Insomma: facce nuove, vicine ai cittadini. Tutta gente pronta a liberare Milano dal centrodestra. Ma di cui Milano non si libererà probabilmente mai, neanche se lo volesse. Sono i famosi poteri forti, bellezza.

Ci sono anche poteri molto meno forti che esultano. Non ci libereremo mai dalle prediche ormai senza capo né coda dell’ecologista Adriano Celentano, prediche indirizzate «a studenti, comunisti, fascisti, leghisti e operai costretti a lavorare nell’insicurezza» che dovrebbero far tesoro degli insegnamenti demenziali del molleggiato, tipo questo: «Essere nuclearisti non è solo una bestemmia, ma significa essere dementi fin dalla nascita».

Non ci libereremo mai dal trionfante senso di superiorità antropologica irradiata da Umberto Eco, dalle battute sempre più stanche di Paolo Rossi, dalle canzoni sempre più retoriche di Roberto Vecchioni, dal teatro sempre più moscio di Moni Ovadia. Sarà difficile liberarsi dal conformismo che definisce «geniale», per principio, ogni opera teatrale di Luca Ronconi, ogni costruzione di Gae Aulenti, ogni interpretazione di Claudio Abbado.
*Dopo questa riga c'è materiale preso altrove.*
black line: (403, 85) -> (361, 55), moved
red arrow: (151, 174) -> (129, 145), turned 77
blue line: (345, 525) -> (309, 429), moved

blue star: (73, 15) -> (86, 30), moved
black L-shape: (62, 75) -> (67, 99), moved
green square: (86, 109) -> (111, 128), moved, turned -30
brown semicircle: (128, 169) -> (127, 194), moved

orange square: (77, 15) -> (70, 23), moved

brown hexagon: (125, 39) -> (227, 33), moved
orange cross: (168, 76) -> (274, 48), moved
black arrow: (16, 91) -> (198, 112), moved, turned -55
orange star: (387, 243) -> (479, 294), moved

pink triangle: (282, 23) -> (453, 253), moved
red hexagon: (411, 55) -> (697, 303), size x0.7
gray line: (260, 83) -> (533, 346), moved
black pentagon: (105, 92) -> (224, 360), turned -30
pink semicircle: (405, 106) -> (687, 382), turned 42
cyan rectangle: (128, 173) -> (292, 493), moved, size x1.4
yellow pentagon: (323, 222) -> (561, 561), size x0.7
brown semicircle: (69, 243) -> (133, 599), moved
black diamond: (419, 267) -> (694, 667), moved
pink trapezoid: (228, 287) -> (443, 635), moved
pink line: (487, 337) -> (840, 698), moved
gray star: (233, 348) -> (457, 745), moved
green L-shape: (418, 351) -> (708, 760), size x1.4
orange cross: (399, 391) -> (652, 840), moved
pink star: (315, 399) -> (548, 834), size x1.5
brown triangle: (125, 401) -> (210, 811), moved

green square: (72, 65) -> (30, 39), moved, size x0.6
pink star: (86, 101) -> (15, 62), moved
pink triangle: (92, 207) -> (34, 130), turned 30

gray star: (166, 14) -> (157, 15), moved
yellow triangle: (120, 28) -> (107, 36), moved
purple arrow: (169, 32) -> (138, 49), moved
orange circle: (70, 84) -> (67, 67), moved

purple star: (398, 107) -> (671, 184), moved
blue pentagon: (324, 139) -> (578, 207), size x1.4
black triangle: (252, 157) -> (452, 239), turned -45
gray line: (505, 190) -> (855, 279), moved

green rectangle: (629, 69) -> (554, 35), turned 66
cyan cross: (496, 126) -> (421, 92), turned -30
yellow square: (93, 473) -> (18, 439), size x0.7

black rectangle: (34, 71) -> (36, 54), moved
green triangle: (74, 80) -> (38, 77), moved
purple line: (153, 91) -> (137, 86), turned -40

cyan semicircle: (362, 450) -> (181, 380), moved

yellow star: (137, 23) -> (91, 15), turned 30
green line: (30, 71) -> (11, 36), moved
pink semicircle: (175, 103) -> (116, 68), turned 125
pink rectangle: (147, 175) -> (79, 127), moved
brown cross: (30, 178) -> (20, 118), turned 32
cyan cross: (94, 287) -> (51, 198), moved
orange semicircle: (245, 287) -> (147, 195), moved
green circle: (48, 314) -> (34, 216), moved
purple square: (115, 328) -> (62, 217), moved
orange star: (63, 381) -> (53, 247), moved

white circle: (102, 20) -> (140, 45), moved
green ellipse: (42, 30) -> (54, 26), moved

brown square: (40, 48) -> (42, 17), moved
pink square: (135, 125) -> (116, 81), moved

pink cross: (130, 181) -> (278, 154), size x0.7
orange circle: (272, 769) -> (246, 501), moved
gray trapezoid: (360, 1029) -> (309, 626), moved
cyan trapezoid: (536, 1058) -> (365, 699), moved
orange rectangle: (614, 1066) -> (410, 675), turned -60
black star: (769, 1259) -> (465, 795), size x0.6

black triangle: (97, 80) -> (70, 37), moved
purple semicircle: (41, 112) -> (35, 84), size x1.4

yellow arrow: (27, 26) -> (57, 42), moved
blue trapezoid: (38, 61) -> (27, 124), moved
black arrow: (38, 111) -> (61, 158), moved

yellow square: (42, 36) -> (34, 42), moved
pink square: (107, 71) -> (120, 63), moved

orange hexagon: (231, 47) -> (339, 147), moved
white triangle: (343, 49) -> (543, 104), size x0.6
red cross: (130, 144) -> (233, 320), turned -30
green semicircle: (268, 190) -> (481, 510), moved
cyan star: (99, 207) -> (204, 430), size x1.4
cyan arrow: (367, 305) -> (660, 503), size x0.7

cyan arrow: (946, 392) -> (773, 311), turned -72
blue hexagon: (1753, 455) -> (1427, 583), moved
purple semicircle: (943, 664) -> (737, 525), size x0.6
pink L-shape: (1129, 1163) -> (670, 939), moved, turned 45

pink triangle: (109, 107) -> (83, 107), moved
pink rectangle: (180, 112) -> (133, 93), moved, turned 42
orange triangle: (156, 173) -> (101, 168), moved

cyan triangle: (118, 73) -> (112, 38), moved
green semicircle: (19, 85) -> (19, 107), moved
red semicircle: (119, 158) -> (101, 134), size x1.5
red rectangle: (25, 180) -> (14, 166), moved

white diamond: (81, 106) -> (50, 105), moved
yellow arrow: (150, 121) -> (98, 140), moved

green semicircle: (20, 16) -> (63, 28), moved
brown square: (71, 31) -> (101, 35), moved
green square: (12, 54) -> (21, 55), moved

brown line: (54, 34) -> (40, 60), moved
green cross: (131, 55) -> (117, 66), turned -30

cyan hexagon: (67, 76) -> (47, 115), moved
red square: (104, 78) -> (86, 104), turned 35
E, per converso, sarà difficile liberarsi dal conformismo che impedisce non dico di mettersi a ridere ma almeno di manifestare scetticismo di fronte agli artisti della bomboletta spray, ai documentaristi più pallosi della fantozziana Corazzata, ai gruppi musicali indie rock, in generale a tutto quello che è giovane e quindi automaticamente bello, divertente, innovativo. Anche quando fa pena.

Non ci liberemo mai della retorica anni Settanta di cui «Giuliano» fa sfoggio nel suo vendoliano programma in cui gli orti sono «agricoltura di prossimità», le biblioteche «rifugi anti-noia», i volontari «amici della città»; in cui la gente dorme in «alberghi diffusi» nel «deserto urbano»; in cui lo sviluppo è «responsabile, sostenibile, etico e solidale» e ha un gran bisogno di «incubatori tecnologici». E se per caso state pensando che è la solita fuffa vecchia di cinquant’anni, ecco una bella bordata di inutili termini inglesi, di cui non ci libereremo mai finché la scuola non tornerà a insegnare l’italiano: e giù green economy, pet-therapy, e-democracy, venture capitalists e business angels.

E adesso gioite: siete liberi. Di pensarla come loro o di stare zitti.